Da questo punto di vista il governo dovrebbe uscire rafforzato dalla rielezione del capo dello Stato uscente. Da un anno esatto il sistema politico italiano si regge su due pilastri, Mattarella al Quirinale e Draghi a Palazzo Chigi, che si puntellano vicendevolmente. La conferma di questo equilibrio dovrebbe, in sé, rappresentare una garanzia dì stabilità.
La realtà, purtroppo, spesso non coincide con la teoria. Può sembrare un paradosso, ma Draghi rischia di essere d’ora in avanti più debole per almeno due ragioni.
La prima è che paradossalmente gli viene a mancare da oggi in poi l’ombrello involontario del “semestre bianco”, il meccanismo costituzionale che impedisce al capo dello Stato di sciogliere le Camere negli ultimi sei mesi del suo mandato. Ora Mattarella recupera questo potere, e le elezioni anticipate tornano ad essere una possibilità concreta.
La seconda ragione, che aggrava la prima, è che dal momento del giuramento di Mattarella giovedì 3 febbraio scatterà inesorabilmente il conto alla rovescia per la fine della legislatura. Alle elezioni, comunque vada, mancano tredici mesi, settimana più, settimana meno. Siamo di fatto al via di una lunghissima campagna elettorale, che sarà difficile non finisca per coinvolgere il governo, dal momento che i partiti tenderanno inesorabilmente a differenziare le proprie posizioni in chiave di recupero di consensi.

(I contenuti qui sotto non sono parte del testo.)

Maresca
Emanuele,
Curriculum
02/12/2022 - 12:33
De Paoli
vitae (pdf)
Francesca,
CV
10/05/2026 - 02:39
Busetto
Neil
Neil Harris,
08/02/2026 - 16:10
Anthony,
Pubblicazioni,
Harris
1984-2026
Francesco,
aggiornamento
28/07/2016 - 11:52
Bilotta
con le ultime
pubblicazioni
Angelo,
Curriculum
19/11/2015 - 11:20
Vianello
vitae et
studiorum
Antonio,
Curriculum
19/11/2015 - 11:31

Il fenomeno è destinato ad acuirsi man mano che il tempo che ci separa dal ritorno alle urne si ridurrà. Draghi, dunque, non ha scelta, se non giocare d’anticipo. Se ne ha la forza e la lucidità deve imprimere nel giro di pochi giorni uno strattone violento all’azione di governo, impantanata ormai da diverse settimane. Deve tirare le redini e imporre alla sua creatura di tornare a galoppare per sperare di centrare l’obiettivo dell’attuazione delle riforme previste dal Pnrr. Lui sembra esserne cosciente, tanto è vero che già per oggi ha convocato un Consiglio dei ministri sulle misure Covid da mitigare. Ma le vere sfide sono altre, a cominciare dal caro energia, e il premier non può sperare che tutto gli sia perdonato sempre. Se le reprimende alle aziende italiane chiamate a discutere con i vertici russi, o le manganellate agli studenti in piazza, fossero arrivate ad altri governi, tutti si sarebbero stracciati le vesti.
Draghi deve accelerare, soprattutto per non restare invischiato nella palude dei partiti. Salvini è stato il più lesto a chiedere udienza per reclamare una messa a punto dell’azione di governo, oggi esageratamente sfilacciata. Quale provvedimento contro il caro bollette? E nei confronti dell’inflazione che sale? E verso le pulsioni bellicose della Russia? Fino a che punto fare la faccia dura in Europa nel momento in cui si ridiscutono i termini del patto di stabilità?
La carne al fuoco è tanta, e per Draghi sarà difficile fare sintesi. Come ha fatto Salvini, insieme al suo numero due Giorgetti, anche altri partiti busseranno al portone di Palazzo Chigi per avere una fetta di politica economica da intestarsi.
Solo se tornerà a imporre una marcia a tappe forzate Draghi potrà evitare le sabbie mobili. L’ombrello di Mattarella c’è sempre, ma potrebbe essere assai meno efficace di prima.